▶ _What to produce_: Figure out how many lines in these records contain "Deposit". Only the number belongs in the reply.

[Start of section]

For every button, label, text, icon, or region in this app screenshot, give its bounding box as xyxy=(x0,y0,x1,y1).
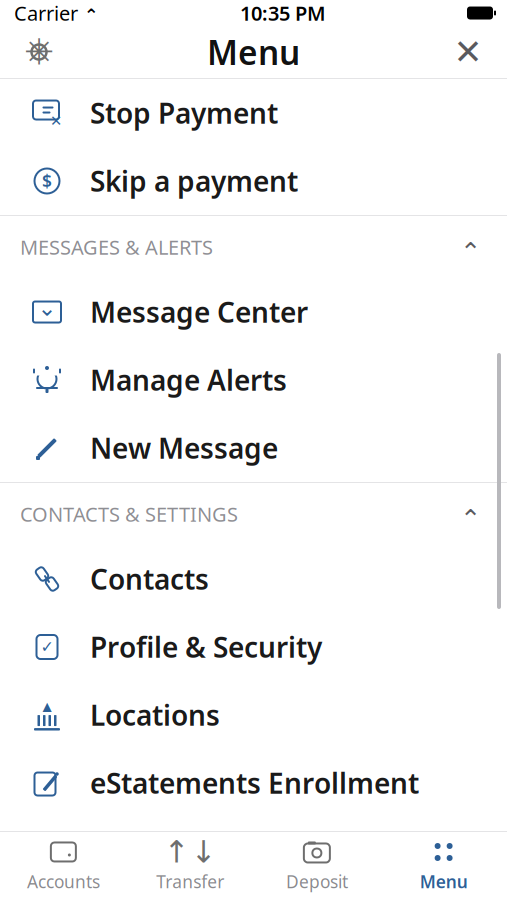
button[interactable]: $ xyxy=(0,147,507,215)
button[interactable]: ✓ xyxy=(0,613,507,681)
button[interactable]: Deposit xyxy=(254,835,380,897)
staticText: Skip a payment xyxy=(90,162,298,200)
staticText: Profile & Security xyxy=(90,628,322,666)
staticText: Carrier xyxy=(14,0,78,26)
staticText: ⌄ xyxy=(38,295,56,321)
staticText: ↓ xyxy=(191,835,217,869)
button[interactable]: MESSAGES & ALERTS xyxy=(0,216,507,278)
button[interactable]: Close xyxy=(445,29,491,75)
staticText: $ xyxy=(42,170,52,192)
button[interactable]: ⌄ xyxy=(0,278,507,346)
staticText: Manage Alerts xyxy=(90,361,287,399)
staticText: 10:35 PM xyxy=(240,0,326,26)
button[interactable]: CONTACTS & SETTINGS xyxy=(0,483,507,545)
button[interactable]: Settings xyxy=(16,29,62,75)
button[interactable]: Accounts xyxy=(0,835,127,897)
staticText: ▲ xyxy=(42,699,52,713)
staticText: ✕ xyxy=(50,113,62,129)
staticText: Locations xyxy=(90,696,220,734)
staticText: Menu xyxy=(207,30,300,74)
button[interactable]: Menu xyxy=(380,835,507,897)
button[interactable]: New Message xyxy=(0,414,507,482)
staticText: eStatements Enrollment xyxy=(90,764,419,802)
staticText: Contacts xyxy=(90,560,209,598)
staticText: ⌃ xyxy=(460,238,481,266)
staticText: Stop Payment xyxy=(90,94,278,132)
staticText: ⌃ xyxy=(84,5,99,25)
staticText: ⌃ xyxy=(460,505,481,533)
staticText: MESSAGES & ALERTS xyxy=(20,234,213,260)
staticText: Menu xyxy=(420,870,468,893)
staticText: ✓ xyxy=(40,638,54,656)
staticText: ↑ xyxy=(164,835,190,869)
staticText: Deposit xyxy=(286,870,348,893)
staticText: Transfer xyxy=(156,870,224,893)
staticText: New Message xyxy=(90,429,278,467)
staticText: Message Center xyxy=(90,293,308,331)
button[interactable]: ▲ xyxy=(0,681,507,749)
button[interactable]: ✕ xyxy=(0,79,507,147)
button[interactable]: Contacts xyxy=(0,545,507,613)
staticText: CONTACTS & SETTINGS xyxy=(20,501,238,527)
button[interactable]: ↑ xyxy=(127,835,254,897)
staticText: ✕ xyxy=(454,32,482,72)
staticText: Accounts xyxy=(27,870,100,893)
staticText: ✳ xyxy=(24,32,54,72)
button[interactable]: Manage Alerts xyxy=(0,346,507,414)
button[interactable]: eStatements Enrollment xyxy=(0,749,507,817)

[End of section]

▶ _Output of the task_: 2